Paradox #3. Church growth can’t be pursued in a direct, hands-on manner like the way we raise money or staff Sunday school classes.  Instead, growth is an indirect byproduct of the local church’s spiritual health.  Spiritually vibrant congregations grow naturally in their closeness to God.  But seek first His kingdom and His righteousness; and all these things shall be added to you” (Matthew 6:33).

Paradox #4. Church size and church health aren’t necessarily correlated.  Not all growing churches are spiritually healthy, and spiritually healthy churches don’t always grow.  Unfortunately some churches achieve numerical growth at the expense of spiritual health through sensationalism (entertainment-oriented worship, extravaganza fund raisers, big name entertainers), materialism, or even cultic practices.  God calls other churches to labor and sacrifice in slow-growing vineyards (prison ministry, rural outposts, difficult foreign fields, etc.) that yield precious fruit to the Lord.

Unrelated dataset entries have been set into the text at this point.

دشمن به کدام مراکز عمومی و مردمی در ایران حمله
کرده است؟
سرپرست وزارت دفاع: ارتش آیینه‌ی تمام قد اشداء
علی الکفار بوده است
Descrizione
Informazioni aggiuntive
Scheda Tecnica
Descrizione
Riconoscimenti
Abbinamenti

Paradox #5. Though churches should be administrated in a business-like manner, they shouldn’t be run like a business.  Similar to corporations, churches are growth-oriented, but they must avoid adopting the corporate growth lifestyle of hard-nose competition, slick marketing, and an end-justifies-the-means mentality.  Local churches aren’t competitors--they all serve the same CEO.

Paradox #6. The same pastor or staff team that guides a smaller church through major growth might not be ideally suited to lead the larger congregation.  Just as a company’s founding entrepreneur may have to turn the reins over to professional managers when the business goes public, some successful pastors may eventually have to transplant themselves to a less complex church where their gifts and vision are appropriately fitted.  Staff members can’t be all things to all churches.

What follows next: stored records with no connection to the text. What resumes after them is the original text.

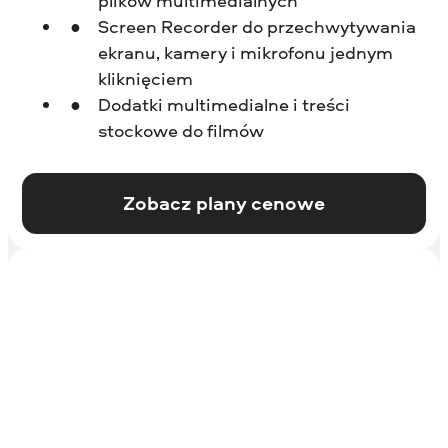
plików multimedialnych
Screen Recorder do przechwytywania
ekranu, kamery i mikrofonu jednym
kliknięciem
Dodatki multimedialne i treści
stockowe do filmów
Zobacz plany cenowe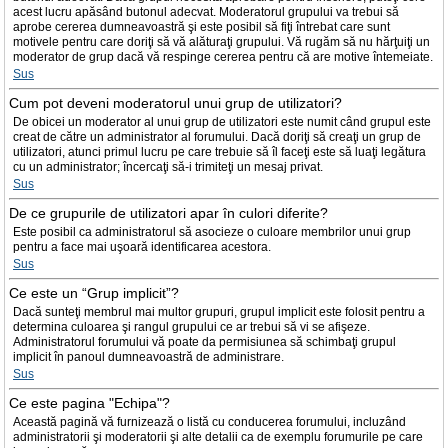
acest lucru apăsând butonul adecvat. Moderatorul grupului va trebui să
aprobe cererea dumneavoastră şi este posibil să fiţi întrebat care sunt
motivele pentru care doriţi să vă alăturaţi grupului. Vă rugăm să nu hărţuiţi un
moderator de grup dacă vă respinge cererea pentru că are motive întemeiate.
Sus
Cum pot deveni moderatorul unui grup de utilizatori?
De obicei un moderator al unui grup de utilizatori este numit când grupul este
creat de către un administrator al forumului. Dacă doriţi să creaţi un grup de
utilizatori, atunci primul lucru pe care trebuie să îl faceţi este să luaţi legătura
cu un administrator; încercaţi să-i trimiteţi un mesaj privat.
Sus
De ce grupurile de utilizatori apar în culori diferite?
Este posibil ca administratorul să asocieze o culoare membrilor unui grup
pentru a face mai uşoară identificarea acestora.
Sus
Ce este un “Grup implicit”?
Dacă sunteţi membrul mai multor grupuri, grupul implicit este folosit pentru a
determina culoarea şi rangul grupului ce ar trebui să vi se afişeze.
Administratorul forumului vă poate da permisiunea să schimbaţi grupul
implicit în panoul dumneavoastră de administrare.
Sus
Ce este pagina "Echipa"?
Această pagină vă furnizează o listă cu conducerea forumului, incluzând
administratorii şi moderatorii şi alte detalii ca de exemplu forumurile pe care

Paradox #7. Church growth is both a blessing and a curse.  The blessings of new members and expanding budgets are an obvious attraction to every congregation, but what about the inevitable strain on facilities and resources, and the crushing workload for staff and volunteers?  New members place new demands on ministries and additional responsibilities on burnout-prone leaders.  Growth always comes at a cost.  “For which one of you, when he wants to build a tower, does not first sit down and calculate the cost, to see if he has enough to complete it?”  (Luke 14:28)

Paradox #8. Ironically, churches are most vulnerable to conflict and contention precisely when they are grown fastest.  You’d think the growing congregation would bask in a fair weather climate of harmony and cooperation, but then reality sets in: overtaxed resources, indebtedness, ministry turf builders, and ambivalent congregation members worried about breaking up “that old gang of mine” in Sunday school.  The better things are going in a successful, dynamic church, the greater the expectations of its staff and members to the extent these expectations are realistic, tensions rise.  In mushrooming churches, Job-like patience is often in short supply.

Paradox #9. Church growth is not always real growth, nor is it always good for churches.  What passes for growth in some churches is actually nothing more than membership transfer.  One church’s --growth” is another congregation’s membership loss.  God’s kingdom hasn’t grown.  Genuine church growth entails more than a change of address.  There are many good reasons for membership transfer, but church growth isn’t be among them.

Paradox #10. Most growing churches don’t really know why they’re growing.  Is it due to their great facilities?  If so, why do many churches lacking fine facilities grow?  If growth is attributed to dynamic preaching, then why do so many churches with “average” pastors grow?

Despite our desire to turn church growth into a science, it defies formula it’s too complex, too subtle, too paradoxical.  And that’s exactly the way God wants it so we have to depend on Him for the welfare of our local church: to know the love of Christ which surpasses knowledge, that you may be filled up to all the fullness of God” (Ephesians 3:19).